Diwheels Rock. Literally.

Ezekiel's Wheel: seat-belts mandatory.
Diwheels are just about the rarest and strangest vehicles around (or usually, not around). Amazingly enough, a friend of mine owns a real, functional, motorized diwheel. No…really! “Ezekiel’s Wheel,” which appears above, was built by some backwoods Ozark engineer a few years back, and uses a small industrial engine for power. For the uneducated, diwheels are totally nutso vehicles with two wheels sharing one axle centerline. Steering is accomplished by varying the amount of power to each wheel, usually through a set of levers in the the cockpit, like a tank or a ZTR lawmower. The simultaneously most fun and most alarming thing about a diwheel is gerbilling, which is the diwheel’s impractical but hoontastic willingness to swing the cockpit back and forth under throttle and braking, rather than staying put and using all that torque to drive the wheels. Braking is problematic, because locking up the brakes doesn’t stop the wheels any quicker, it just causes the passengers tumble forward along with the machine. Imagine how a demon-possessed Ferris wheel car would behave in a Stephen King novel, and you’ll have the idea. Even moderate grades should be avoided at all costs. Thus, diwheels are pretty much useless for anything other than making nifty noises, causing passengers to gasp in fear and surprise, and eliciting unrestrained giggling from bystanders, as proven in this awesome but tiny video clip from Douglas Self’s web page on the subject. For more information than you knew existed, or thought could exist about diwheels, jump on over to his site and read more.
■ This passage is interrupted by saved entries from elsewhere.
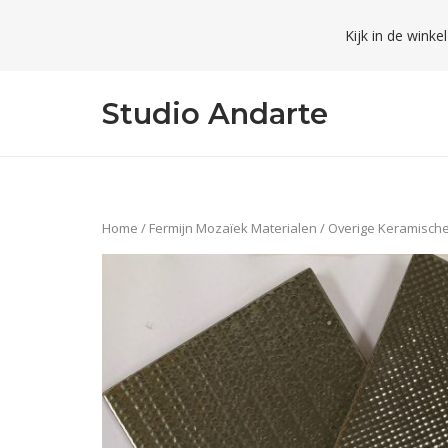
Skip
Kijk in de winke
to
content
Studio Andarte
Home
/
Fermijn Mozaïek Materialen
/
Overige Keramische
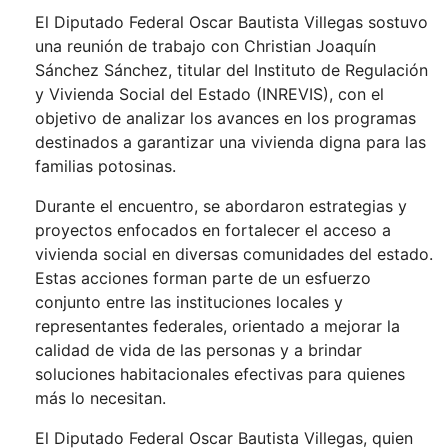
El Diputado Federal Oscar Bautista Villegas sostuvo
una reunión de trabajo con Christian Joaquín
Sánchez Sánchez, titular del Instituto de Regulación
y Vivienda Social del Estado (INREVIS), con el
objetivo de analizar los avances en los programas
destinados a garantizar una vivienda digna para las
familias potosinas.
Durante el encuentro, se abordaron estrategias y
proyectos enfocados en fortalecer el acceso a
vivienda social en diversas comunidades del estado.
Estas acciones forman parte de un esfuerzo
conjunto entre las instituciones locales y
representantes federales, orientado a mejorar la
calidad de vida de las personas y a brindar
soluciones habitacionales efectivas para quienes
más lo necesitan.
El Diputado Federal Oscar Bautista Villegas, quien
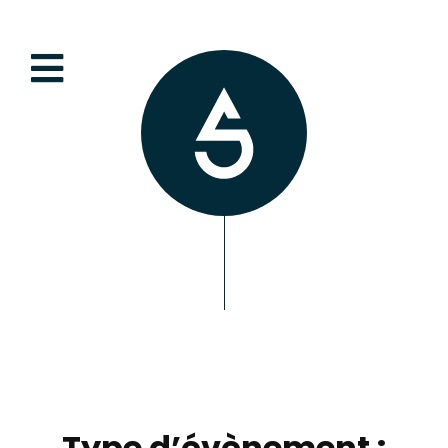
Type d’évènement :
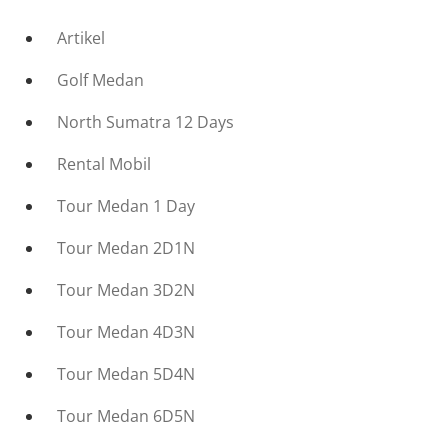
Artikel
Golf Medan
North Sumatra 12 Days
Rental Mobil
Tour Medan 1 Day
Tour Medan 2D1N
Tour Medan 3D2N
Tour Medan 4D3N
Tour Medan 5D4N
Tour Medan 6D5N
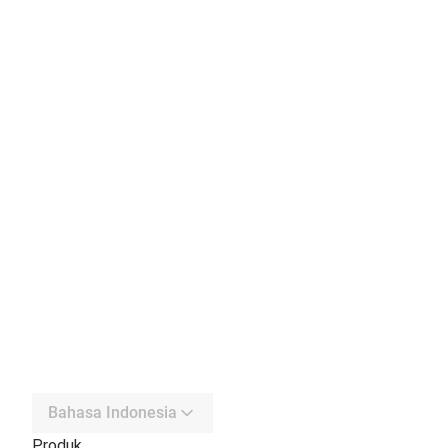
Bahasa Indonesia
Produk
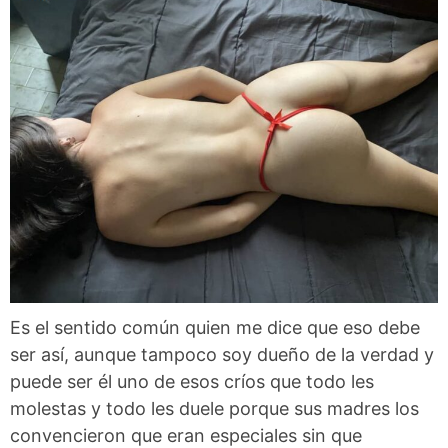
Es el sentido común quien me dice que eso debe
ser así, aunque tampoco soy dueño de la verdad y
puede ser él uno de esos críos que todo les
molestas y todo les duele porque sus madres los
convencieron que eran especiales sin que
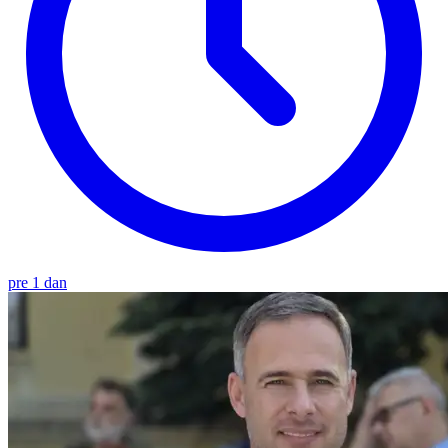
pre 1 dan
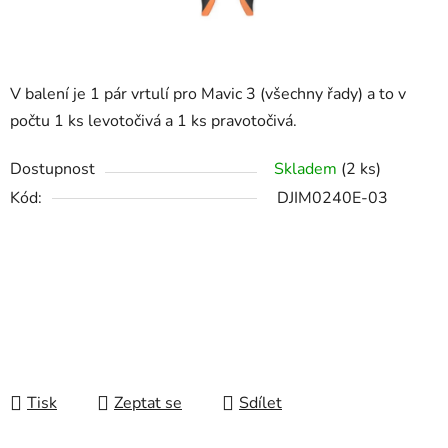
V balení je 1 pár vrtulí pro Mavic 3 (všechny řady) a to v
počtu 1 ks levotočivá a 1 ks pravotočivá.
Dostupnost
Skladem
(2 ks)
Kód:
DJIM0240E-03
Tisk
Zeptat se
Sdílet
This is the first of several “best of” articles from Indusurreal.com, a blog I authored from June 2005 through August 2006. I think I had maybe four regular readers. After 15 months, I was running out of material and it was obviously never going to go viral, so I closed up shop and took some time off before moving on to my current, more bike-centric blog, Tanshanomi’s Snap Judgments. Indusurreal was focused (much like Hooniverse) on the sort of unique, intensely personal vehicular creations that take shape in back alley sheds and street-corner mechanic’s bays. Some are hidden diamonds, others are the mold that grows on the underside of our technological age. But each of the peculiar creations I profiled had one startling quality in common — they exist(ed). In each case, someone’s vision was turned into a real, nuts-and-bolts vehicle, often in the face of obvious economic infeasibility, overwhelming mechanical impracticality, limited skills and tools, or just a remarkable lack of common sense. While my comments often poked good-natured fun at some homegrown fabricator’s outrageousness, Indusurreal was never intended to be snarky or ridicule anyone. Some of the vehicles had a Frankenstein-like quality, and a fair number of them were of questionable roadworthiness. However, my fascination with these strange vehicles is mingled with a real fondness for off-the-wall monstrosities, and even a bit of admiration of their owners’ individuality, tenacity and determination. Some have demonstrated truly amazing construction skills in answering a question that I’m amazed someone asked. They certainly made my life more interesting, and deserve to be shared with the Hoonitics here. In the coming weeks and months, you’ll meet more of them.